All of this forwarding is unsaid within the circular language. “[←] CONCEIVING OF THAT OF WHICH ONE CANNOT FORM A CONCEPTION [→]” The actual stated appeal is for the subject (audience) to conceive of that with cannot be a conception. This is about thought that’s prior to conceiving. This is about pre-apophantic thought, thought that’s pre-predicated, prior to logic, concepts, language, judgments and the like. The circular rhetoric is persuading the viewer to consider a thought apprehension which is prior to conceiving of a thought, before a conception of it can be named or put forth into an idea, and before the thought can be predicated into a statement about the thought. It is presented in the first person i.e. ‘[I’m] conceiving of…” Because it’s in the first person, the subject is implicated to think of this un-conceivable thought along with Strayer as a way to aesthetically complete, and to conceive the limitations of an understanding having to do with his aesthetic entreaty. The fact that the circular appeal is repeated four times (twice in black text and twice in grey text) adds a rhythmic and filmic quality to the language. The repetitions suggest that each side is intended for each eye, right and left, and perhaps, the left and right hemispheres of the brain (rational and intuitive respectively). The liminal specifications are in focus (black text) and out of focus (grey text) only to be conceptualized at this threshold of pre-thinking.
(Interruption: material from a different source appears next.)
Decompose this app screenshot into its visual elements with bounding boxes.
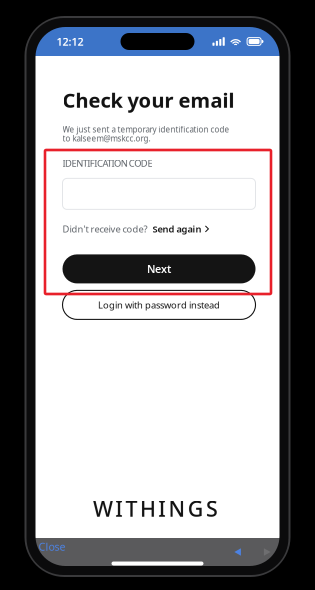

Jeffery Strayer: Haecceity 12.0.0 / 20 1/4″ x 22 7/16″.
Transparent print, screws, contact print, and paper mounted to Gatorfoam.
Maple wood frame.
When we continue to examine the artwork, asking about its rhetorical appeals, we’ll have to get to the one that doesn’t apply out of the way. This artwork is not emotional, so it has no pathos. If we were to strain to find its pathos, it might be found in the pleasure induced by the intellectual pursuit of Strayer’s ideas and concepts. With this said, this lack might be its inherent flaw. However, this is a flaw only if we insist that all rhetoric contain all of the three appeals, and on this score we’ll have to say that all rhetoric need not fulfill all three appeals to be effective. For instance, there are plenty of examples of salient rhetoric that’s anonymous, therefore without an ethos (a discernable character by which to judge the persuasiveness of a given argument).
Looking for Strayer’s ethos we’re able to find plenty of obvious examples in his work. Jeffrey Strayer is an artist and philosopher and is the author of two books: Subjects and Objects: Art, Essentialism, and Abstraction and Haecceities: Essentialism and the Limits of Abstraction. Strayer is also a lecturer in philosophy at Indiana University—Purdue University Fort Wayne. Due to these credentials his arguments are to be taken seriously enough to be regarded as a specialist in the areas of art making and philosophy. It should be said that an ethos is evident in the objects themselves, since the objects are of excellent quality, and have been executed with high production standards, this adds to the aforementioned credibility as it offers a distinct professionalism to his art.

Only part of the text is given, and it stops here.